11.2 If the Parties cannot resolve the dispute through good faith negotiations within thirty (30) days from the initiation of negotiations, the Parties shall submit the dispute to binding arbitration per the rules of the London Court of International Arbitration (LCIA). The arbitration shall be conducted by a single arbitrator appointed by the LCIA rules. The arbitration will take place in London, United Kingdom. The arbitrator’s decision shall be final and binding upon the Parties and may be enforced in any court of competent jurisdiction. The Parties agree to abide by and comply with the arbitration award without delay.

11.3 The costs and expenses of the arbitration, including the arbitrator’s fees, shall be borne equally by the Parties unless otherwise determined by the arbitrator in the arbitration award.

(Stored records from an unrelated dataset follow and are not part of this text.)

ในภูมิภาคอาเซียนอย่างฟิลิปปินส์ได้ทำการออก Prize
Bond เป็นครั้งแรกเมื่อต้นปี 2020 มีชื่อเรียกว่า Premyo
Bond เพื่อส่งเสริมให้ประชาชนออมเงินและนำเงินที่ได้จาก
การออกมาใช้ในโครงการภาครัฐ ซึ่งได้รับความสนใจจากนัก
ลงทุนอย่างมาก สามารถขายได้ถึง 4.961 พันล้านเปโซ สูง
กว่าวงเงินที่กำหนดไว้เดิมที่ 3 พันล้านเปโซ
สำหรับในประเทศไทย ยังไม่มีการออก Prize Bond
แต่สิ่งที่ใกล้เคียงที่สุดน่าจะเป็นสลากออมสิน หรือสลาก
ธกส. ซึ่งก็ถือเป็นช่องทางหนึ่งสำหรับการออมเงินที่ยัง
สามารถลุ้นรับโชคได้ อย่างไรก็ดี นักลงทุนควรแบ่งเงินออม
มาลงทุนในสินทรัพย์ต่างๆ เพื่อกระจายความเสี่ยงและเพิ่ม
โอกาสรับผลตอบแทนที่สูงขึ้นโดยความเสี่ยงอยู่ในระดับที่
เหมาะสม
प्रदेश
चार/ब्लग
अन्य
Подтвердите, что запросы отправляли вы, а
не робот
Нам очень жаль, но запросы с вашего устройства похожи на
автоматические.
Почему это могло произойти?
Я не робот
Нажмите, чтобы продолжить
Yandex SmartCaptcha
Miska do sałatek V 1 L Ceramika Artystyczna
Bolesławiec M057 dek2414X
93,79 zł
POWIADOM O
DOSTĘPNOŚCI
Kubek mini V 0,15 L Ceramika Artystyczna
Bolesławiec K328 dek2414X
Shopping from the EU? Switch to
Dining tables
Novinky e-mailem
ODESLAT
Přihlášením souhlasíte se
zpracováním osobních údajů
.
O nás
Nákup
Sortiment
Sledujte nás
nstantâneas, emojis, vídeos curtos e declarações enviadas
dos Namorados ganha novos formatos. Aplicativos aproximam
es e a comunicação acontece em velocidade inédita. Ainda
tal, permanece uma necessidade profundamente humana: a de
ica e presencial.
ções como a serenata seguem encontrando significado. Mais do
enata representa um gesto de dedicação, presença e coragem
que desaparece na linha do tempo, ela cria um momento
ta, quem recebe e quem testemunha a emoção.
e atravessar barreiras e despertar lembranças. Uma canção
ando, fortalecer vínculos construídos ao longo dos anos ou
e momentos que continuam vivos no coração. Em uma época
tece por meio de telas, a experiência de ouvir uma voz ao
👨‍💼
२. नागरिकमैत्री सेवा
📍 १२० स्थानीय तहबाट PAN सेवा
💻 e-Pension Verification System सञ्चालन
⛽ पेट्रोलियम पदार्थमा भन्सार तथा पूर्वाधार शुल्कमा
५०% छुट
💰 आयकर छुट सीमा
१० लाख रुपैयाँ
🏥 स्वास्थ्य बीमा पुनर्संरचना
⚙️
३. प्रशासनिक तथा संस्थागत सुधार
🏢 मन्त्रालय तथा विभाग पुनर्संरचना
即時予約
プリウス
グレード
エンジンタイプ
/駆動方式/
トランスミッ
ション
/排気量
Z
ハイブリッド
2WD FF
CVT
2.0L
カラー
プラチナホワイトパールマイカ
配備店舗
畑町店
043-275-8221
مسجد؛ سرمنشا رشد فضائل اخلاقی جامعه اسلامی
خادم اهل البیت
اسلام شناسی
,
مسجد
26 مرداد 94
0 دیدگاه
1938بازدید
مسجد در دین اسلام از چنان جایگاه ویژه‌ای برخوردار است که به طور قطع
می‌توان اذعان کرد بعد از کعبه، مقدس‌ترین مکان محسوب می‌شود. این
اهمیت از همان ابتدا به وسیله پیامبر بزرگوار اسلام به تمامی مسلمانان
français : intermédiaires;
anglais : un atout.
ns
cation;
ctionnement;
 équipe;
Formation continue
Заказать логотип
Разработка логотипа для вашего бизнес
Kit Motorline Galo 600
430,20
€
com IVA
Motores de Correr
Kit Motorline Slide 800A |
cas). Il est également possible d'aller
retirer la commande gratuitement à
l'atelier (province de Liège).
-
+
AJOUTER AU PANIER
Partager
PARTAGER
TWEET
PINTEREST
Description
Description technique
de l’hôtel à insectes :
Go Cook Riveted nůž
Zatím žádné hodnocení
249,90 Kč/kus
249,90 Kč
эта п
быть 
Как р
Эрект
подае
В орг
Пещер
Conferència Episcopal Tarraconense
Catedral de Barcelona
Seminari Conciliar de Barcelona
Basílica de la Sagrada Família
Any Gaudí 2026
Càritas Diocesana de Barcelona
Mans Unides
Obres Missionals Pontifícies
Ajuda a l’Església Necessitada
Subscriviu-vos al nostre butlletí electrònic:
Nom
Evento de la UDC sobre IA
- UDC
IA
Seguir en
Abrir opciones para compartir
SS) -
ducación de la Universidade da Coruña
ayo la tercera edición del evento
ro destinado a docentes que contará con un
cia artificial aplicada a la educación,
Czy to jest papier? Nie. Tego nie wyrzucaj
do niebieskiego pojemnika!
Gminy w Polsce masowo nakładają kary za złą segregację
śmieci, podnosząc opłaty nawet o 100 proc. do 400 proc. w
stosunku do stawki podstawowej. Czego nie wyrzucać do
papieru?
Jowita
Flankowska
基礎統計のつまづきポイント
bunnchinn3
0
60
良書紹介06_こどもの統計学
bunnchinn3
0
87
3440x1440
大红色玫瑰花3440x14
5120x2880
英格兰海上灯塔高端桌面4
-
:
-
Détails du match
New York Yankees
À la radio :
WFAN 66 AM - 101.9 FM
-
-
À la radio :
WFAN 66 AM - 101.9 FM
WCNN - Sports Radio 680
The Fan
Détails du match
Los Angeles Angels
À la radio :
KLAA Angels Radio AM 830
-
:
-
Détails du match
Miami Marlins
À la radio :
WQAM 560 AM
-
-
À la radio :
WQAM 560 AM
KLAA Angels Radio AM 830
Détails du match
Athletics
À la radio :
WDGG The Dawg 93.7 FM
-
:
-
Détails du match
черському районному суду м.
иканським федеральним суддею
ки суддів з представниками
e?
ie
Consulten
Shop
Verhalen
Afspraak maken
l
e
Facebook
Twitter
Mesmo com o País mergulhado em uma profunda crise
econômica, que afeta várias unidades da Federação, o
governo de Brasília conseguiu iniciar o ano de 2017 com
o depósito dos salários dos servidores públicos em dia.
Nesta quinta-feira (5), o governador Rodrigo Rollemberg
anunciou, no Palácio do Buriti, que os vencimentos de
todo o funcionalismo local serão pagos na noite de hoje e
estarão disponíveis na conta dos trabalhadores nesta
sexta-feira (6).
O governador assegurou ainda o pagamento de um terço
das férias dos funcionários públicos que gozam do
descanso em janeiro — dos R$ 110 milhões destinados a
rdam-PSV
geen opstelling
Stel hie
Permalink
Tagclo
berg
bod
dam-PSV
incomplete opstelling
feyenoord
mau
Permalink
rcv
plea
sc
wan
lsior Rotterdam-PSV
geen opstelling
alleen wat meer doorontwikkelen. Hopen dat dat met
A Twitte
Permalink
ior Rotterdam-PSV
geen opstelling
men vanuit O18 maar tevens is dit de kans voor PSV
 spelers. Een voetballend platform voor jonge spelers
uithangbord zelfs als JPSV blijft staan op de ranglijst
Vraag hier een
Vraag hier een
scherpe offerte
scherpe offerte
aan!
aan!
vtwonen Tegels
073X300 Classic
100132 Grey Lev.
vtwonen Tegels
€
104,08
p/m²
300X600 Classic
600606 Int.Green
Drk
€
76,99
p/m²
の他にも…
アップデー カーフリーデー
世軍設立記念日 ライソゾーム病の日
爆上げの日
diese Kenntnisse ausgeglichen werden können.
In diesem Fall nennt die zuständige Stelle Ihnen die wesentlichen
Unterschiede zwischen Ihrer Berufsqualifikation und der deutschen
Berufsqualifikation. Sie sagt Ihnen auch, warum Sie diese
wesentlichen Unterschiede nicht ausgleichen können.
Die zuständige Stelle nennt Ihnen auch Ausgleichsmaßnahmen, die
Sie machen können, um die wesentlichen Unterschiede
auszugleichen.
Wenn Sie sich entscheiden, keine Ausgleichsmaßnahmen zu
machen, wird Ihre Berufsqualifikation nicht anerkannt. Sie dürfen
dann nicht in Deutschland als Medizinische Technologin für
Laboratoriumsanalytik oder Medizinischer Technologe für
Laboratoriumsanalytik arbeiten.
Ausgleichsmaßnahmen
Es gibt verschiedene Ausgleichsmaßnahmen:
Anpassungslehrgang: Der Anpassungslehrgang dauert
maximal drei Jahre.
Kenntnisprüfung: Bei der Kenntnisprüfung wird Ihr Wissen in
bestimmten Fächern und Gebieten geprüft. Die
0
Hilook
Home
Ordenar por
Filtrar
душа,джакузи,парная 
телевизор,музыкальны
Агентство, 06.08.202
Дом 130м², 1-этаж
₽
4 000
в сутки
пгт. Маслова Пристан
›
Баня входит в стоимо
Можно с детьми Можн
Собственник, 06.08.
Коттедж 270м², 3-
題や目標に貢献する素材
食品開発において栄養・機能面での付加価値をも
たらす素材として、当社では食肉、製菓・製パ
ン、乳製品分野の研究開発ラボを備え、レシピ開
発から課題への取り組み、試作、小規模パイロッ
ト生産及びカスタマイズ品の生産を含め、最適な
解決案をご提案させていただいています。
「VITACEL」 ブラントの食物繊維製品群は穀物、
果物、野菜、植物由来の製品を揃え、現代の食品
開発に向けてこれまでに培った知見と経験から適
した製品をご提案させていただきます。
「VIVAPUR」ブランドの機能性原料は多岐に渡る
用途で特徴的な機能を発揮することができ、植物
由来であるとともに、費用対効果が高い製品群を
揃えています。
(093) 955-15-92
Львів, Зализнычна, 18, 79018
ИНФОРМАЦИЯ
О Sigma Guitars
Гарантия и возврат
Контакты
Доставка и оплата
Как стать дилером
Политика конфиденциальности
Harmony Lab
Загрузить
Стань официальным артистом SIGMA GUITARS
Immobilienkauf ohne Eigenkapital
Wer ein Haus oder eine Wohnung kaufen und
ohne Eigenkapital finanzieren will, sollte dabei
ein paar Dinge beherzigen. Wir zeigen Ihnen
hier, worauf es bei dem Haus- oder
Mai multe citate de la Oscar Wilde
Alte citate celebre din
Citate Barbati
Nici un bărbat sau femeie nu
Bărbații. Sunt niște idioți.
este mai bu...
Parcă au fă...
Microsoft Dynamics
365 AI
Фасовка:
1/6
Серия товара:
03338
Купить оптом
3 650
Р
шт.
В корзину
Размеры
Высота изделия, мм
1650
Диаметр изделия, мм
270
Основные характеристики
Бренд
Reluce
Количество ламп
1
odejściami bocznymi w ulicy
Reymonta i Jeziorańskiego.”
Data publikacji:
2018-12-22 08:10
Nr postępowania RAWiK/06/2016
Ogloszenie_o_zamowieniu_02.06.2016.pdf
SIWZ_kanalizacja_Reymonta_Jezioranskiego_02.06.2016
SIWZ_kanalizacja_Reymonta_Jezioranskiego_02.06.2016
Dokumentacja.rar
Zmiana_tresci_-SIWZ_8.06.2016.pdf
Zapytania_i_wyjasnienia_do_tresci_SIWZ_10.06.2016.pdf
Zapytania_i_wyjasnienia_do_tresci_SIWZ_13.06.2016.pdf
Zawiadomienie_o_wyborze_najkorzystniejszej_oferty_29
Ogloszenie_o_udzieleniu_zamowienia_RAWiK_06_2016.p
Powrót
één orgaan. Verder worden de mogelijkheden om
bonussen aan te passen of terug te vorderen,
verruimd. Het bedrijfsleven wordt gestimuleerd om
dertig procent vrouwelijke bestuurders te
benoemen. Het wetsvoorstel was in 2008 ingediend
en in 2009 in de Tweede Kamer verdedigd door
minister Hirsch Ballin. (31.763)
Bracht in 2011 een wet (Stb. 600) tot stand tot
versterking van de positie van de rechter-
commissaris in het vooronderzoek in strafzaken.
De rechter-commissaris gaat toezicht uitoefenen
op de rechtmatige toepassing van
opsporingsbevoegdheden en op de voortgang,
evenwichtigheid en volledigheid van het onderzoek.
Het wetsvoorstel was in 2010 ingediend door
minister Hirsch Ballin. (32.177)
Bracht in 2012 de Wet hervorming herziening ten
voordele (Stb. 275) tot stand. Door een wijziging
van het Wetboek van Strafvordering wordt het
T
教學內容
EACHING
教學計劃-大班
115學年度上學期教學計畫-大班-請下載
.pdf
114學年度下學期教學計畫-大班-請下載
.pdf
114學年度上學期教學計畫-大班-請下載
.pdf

11.4 The Parties may seek interim measures of protection from the arbitral tribunal, including injunctive relief or specific performance, to preserve their rights and interests pending dispute resolution.

11.5 All proceedings and documents related to the arbitration shall be treated as confidential. They shall not be disclosed to any third party without the Parties’ prior written consent, except to the extent necessary for the enforcement of the arbitration award or as required by law.

12. General

12.1 Governing Law: This Agreement and any dispute or claim arising out of or in connection with it shall be governed by and construed in accordance with the laws of England and Wales.

12.2 Entire Agreement: This Agreement constitutes the entire agreement between the Parties with respect to the subject matter hereof and supersedes all prior agreements, understandings, and arrangements, whether oral or written, relating to such subject matter.

12.3 Severability: If any provision of this Agreement is held invalid or unenforceable, the remaining provisions shall remain in full force and effect to the fullest extent permitted by law.

12.4 Notices: Any notice or communication required or permitted under this Agreement shall be in writing and deemed to have been duly given if delivered personally, sent by registered post, or transmitted by email to the Parties at their respective addresses specified herein.

12.5 Force Majeure: Neither Party shall be liable for any failure or delay in performing its obligations under this Agreement to the extent that such failure or delay is caused by circumstances beyond its reasonable control, including but not limited to acts of God, war, terrorism, civil unrest, strikes, labour disputes, fire, flood, or natural disasters.

12.6 Amendments: No amendment, modification, or waiver of any provision of this Agreement shall be effective unless in writing and signed by both Parties.

12.7 Waiver: The failure of either Party to enforce any provision of this Agreement shall not constitute a waiver of such provision or any other provision, nor shall any waiver be deemed a waiver of any subsequent breach or default.

12.8 Third Parties: A person who is not a party to this Agreement shall have no rights under the Contracts (Rights of Third Parties) Act 1999 to enforce any term of this Agreement.

12.9 Counterparts: This Agreement may be executed in counterparts, each of which shall be deemed an original, but all of which together shall constitute the same

12.10 Headings: The headings in this Agreement are for convenience only and shall not affect the interpretation of this Agreement.